Task description. Look through the records that follow. Copy every line containing the word "موقعنا".

Stored items:

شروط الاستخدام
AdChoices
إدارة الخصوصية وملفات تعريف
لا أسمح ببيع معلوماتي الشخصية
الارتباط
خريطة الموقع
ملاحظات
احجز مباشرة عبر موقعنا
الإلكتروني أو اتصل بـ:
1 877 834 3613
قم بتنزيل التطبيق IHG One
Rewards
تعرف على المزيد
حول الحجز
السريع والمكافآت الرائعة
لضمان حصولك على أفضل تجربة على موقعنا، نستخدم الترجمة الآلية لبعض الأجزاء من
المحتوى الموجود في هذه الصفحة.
==
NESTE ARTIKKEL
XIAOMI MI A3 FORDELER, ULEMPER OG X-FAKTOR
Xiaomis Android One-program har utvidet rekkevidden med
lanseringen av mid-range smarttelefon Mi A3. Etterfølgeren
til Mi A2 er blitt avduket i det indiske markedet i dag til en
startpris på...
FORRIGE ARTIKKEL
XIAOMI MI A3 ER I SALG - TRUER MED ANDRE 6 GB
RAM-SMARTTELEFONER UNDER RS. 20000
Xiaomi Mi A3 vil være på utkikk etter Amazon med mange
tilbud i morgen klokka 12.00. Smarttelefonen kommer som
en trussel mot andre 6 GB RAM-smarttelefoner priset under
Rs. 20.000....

Response.
احجز مباشرة عبر موقعنا
لضمان حصولك على أفضل تجربة على موقعنا، نستخدم الترجمة الآلية لبعض الأجزاء من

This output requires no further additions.